There are several types of SSL encryption. There’s 128-bit encryption, which is commonly used in business environments.
The more complicated 256-bit encryption, on the other hand, is used by government agencies to protect confidential information.There’s one cloud provider that invite hackers to breach their security and no one had succeed until today.
Good personal cloud storage or backup services like Backblaze, pCloud, and Sync.com use the latter to keep their client’s data safe and sound from prying eyes.
3. File-Sharing Ability
For businesses or even individuals, file sharing is a must-have as it makes collaboration between teams a lot easier. For personal usage, it may not be as important but still great to have.

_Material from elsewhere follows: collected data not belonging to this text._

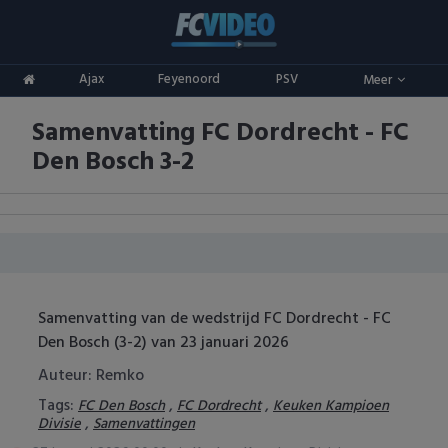
Clubs
Ajax
Feyenoord
PSV
Meer
ADO Den Haag
Competities
Samenvatting FC Dordrecht - FC
Ajax
Eredivisie
Oranje
Den Bosch 3-2
AZ
Keuken Kampioen Divisie
Goals & Samenvattingen
Excelsior
KNVB Beker
FC Groningen
2e Divisie
Samenvatting van de wedstrijd FC Dordrecht - FC
FC Twente
Vrouwenvoetbal
Den Bosch (3-2) van 23 januari 2026
FC Utrecht
Champions League
Auteur: Remko
Tags:
,
,
FC Den Bosch
FC Dordrecht
Keuken Kampioen
Feyenoord
Europa League
,
Divisie
Samenvattingen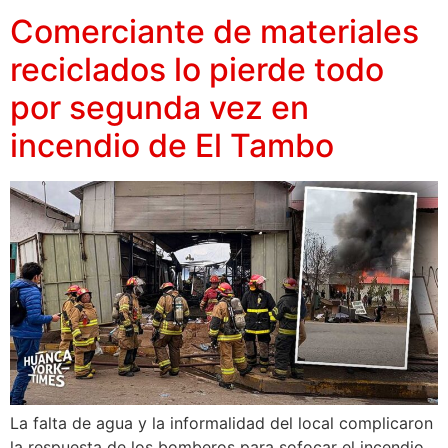
Comerciante de materiales
reciclados lo pierde todo
por segunda vez en
incendio de El Tambo
La falta de agua y la informalidad del local complicaron
la respuesta de los bomberos para sofocar el incendio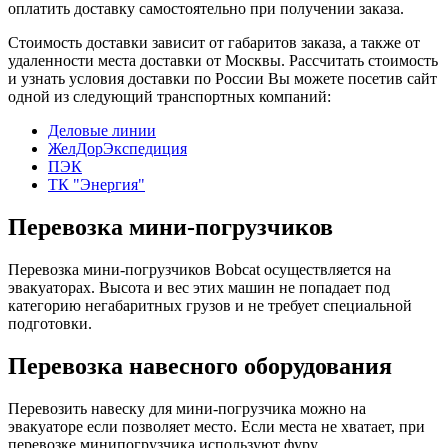
оплатить доставку самостоятельно при получении заказа.
Стоимость доставки зависит от габаритов заказа, а также от
удаленности места доставки от Москвы. Рассчитать стоимость
и узнать условия доставки по России Вы можете посетив сайт
одной из следующий транспортных компаний:
Деловые линии
ЖелДорЭкспедиция
ПЭК
ТК "Энергия"
Перевозка мини-погрузчиков
Перевозка мини-погрузчиков Bobcat осуществляется на
эвакуаторах. Высота и вес этих машин не попадает под
категорию негабаритных грузов и не требует специальной
подготовки.
Перевозка навесного оборудования
Перевозить навеску для мини-погрузчика можно на
эвакуаторе если позволяет место. Если места не хватает, при
перевозке минипогрузчика используют фуру.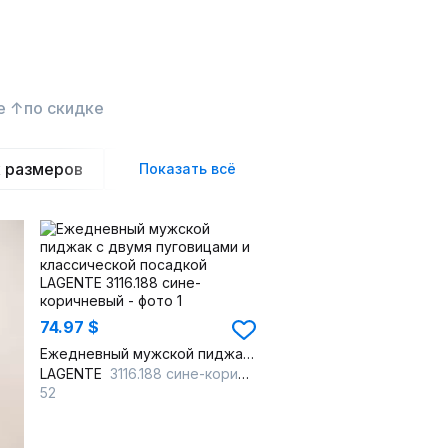
е ↑
по скидке
 размеров
Теплые
Летние
Демисезонны
Показать всё
74.97 $
Ежедневный мужской пиджак с двумя пуговицами и классической посадкой
LAGENTE
3116.188 сине-коричневый
52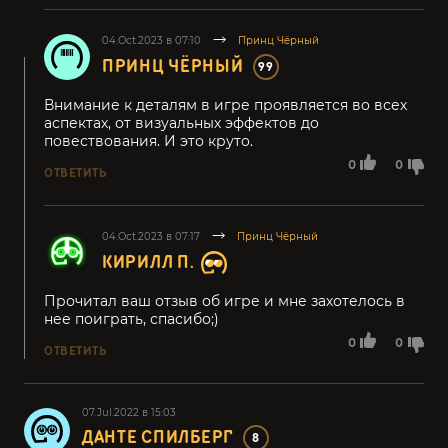
04.Oct.2023 в 07:10
Принц Чёрный
ПРИНЦ ЧЁРНЫЙ
99
Внимание к деталям в игре проявляется во всех
аспектах, от визуальных эффектов до
повествования. И это круто.
0
0
ОТВЕТИТЬ
04.Oct.2023 в 07:17
Принц Чёрный
КИРИЛЛ П.
Прочитал ваш отзыв об игре и мне захотелось в
нее поиграть, спасибо;)
0
0
ОТВЕТИТЬ
07.Jul.2022 в 15:03
ДАНТЕ СПИЛБЕРГ
8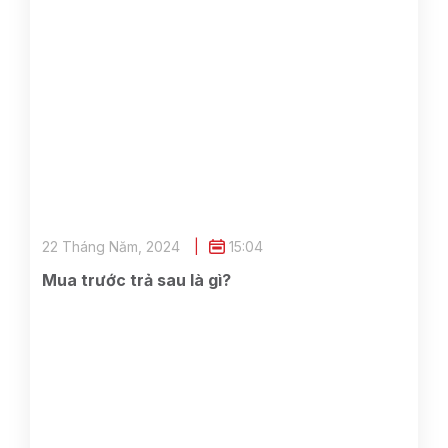
22 Tháng Năm, 2024
15:04
Mua trước trả sau là gì?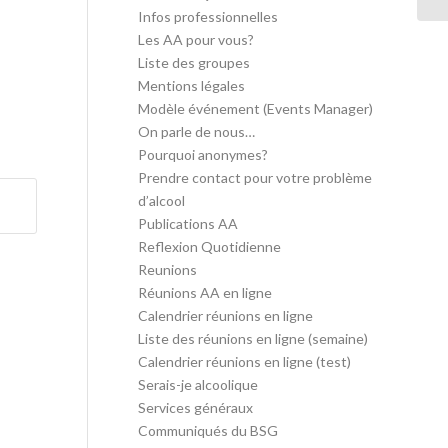
Infos professionnelles
Les AA pour vous?
Liste des groupes
Mentions légales
Modèle événement (Events Manager)
On parle de nous…
Pourquoi anonymes?
Prendre contact pour votre problème
d’alcool
Publications AA
Reflexion Quotidienne
Reunions
Réunions AA en ligne
Calendrier réunions en ligne
Liste des réunions en ligne (semaine)
Calendrier réunions en ligne (test)
Serais-je alcoolique
Services généraux
Communiqués du BSG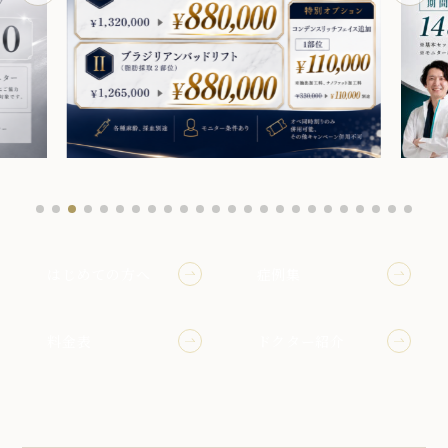
はじめての方へ
症例集
料金表
ドクター紹介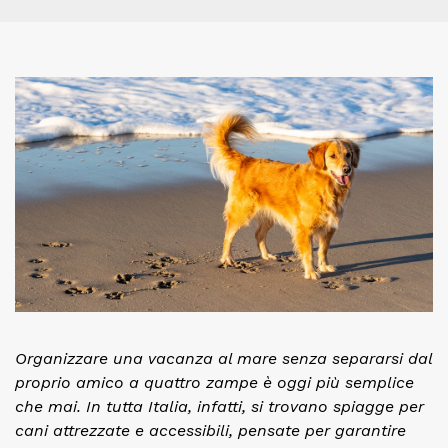
Organizzare una vacanza al mare senza separarsi dal
proprio amico a quattro zampe è oggi più semplice
che mai. In tutta Italia, infatti, si trovano spiagge per
cani attrezzate e accessibili, pensate per garantire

With file sharing, you can conveniently share your videos, images, documents, and other files with friends, family, and co-workers.
Fortunately, you don’t have to search high and low for cloud storage service that comes with file sharing features.
Most of them are equipped and are beefed up with sharing capabilities.
Google Drive and DropBox, as an example, generate a link that you can send to your friends so they can access or download the file you want to share.
We even compare these 3 prominent cloud storage (Google Drive vs Dropbox vs OneDrive) to find out who is the winner.
Conclusion: Let’s Stop and Ponder Awhile on Personal Cloud Storage
Personal cloud storage services seem like a great idea.
You get to upload your sensitive, personal information to a third party, depending on them to keep it safe from prying eyes and disasters both minuscule and massive.
When you need a recovery you email the service, or log on with some sort of credentials that are known by you and stored on the host server, and then proceed to bring your data back to you on your side of the cloud.
It sound’s pretty easy, doesn’t it?
You can even get free cloud storage from most of the providers.
Is Cloud Storage better than Local Storage?
Ease, however, isn’t always equal to the intended results. Local storage vs Cloud Storage.
I don’t feel when it really counts that cloud storage services are a viable alternative to true physical storage.
I truly don’t.
But there’s a limitation to how much a hardware-wise backup from our end will actually perform well.
The problems of personal cloud storage are many and varied and all of them put you into a position of paying for the ‘idea’ of having a backup rather than actually having one.
You are depending on a service that accepts payment to hold your data-what if someone offered an employee of the service more money to see what it was you had stored there?
It would be impossible for most of the cases due to the encryption and security level that cloud storage provider implements.
We always emphasize the importance of the most secure cloud storage.
It may sound unbelievable, but it’s a perfectly plausible and nearly untraceable scenario.
You also must keep in mind that while the cloud storage services trumpet their awesome encryption algorithms that keep your data safe, that has “Never been broken” as Google gets a subpoena your saved data or stored search history is fair game.
That errant search or inadvertently saved temp file could cause you years of legal problems-or worse if the company can’t produce the information being subpoenaed.
For these reasons, I have to advocate for a truly reliable cloud provider that has proven itself in the real world and not just some marketing gimmick and publishing.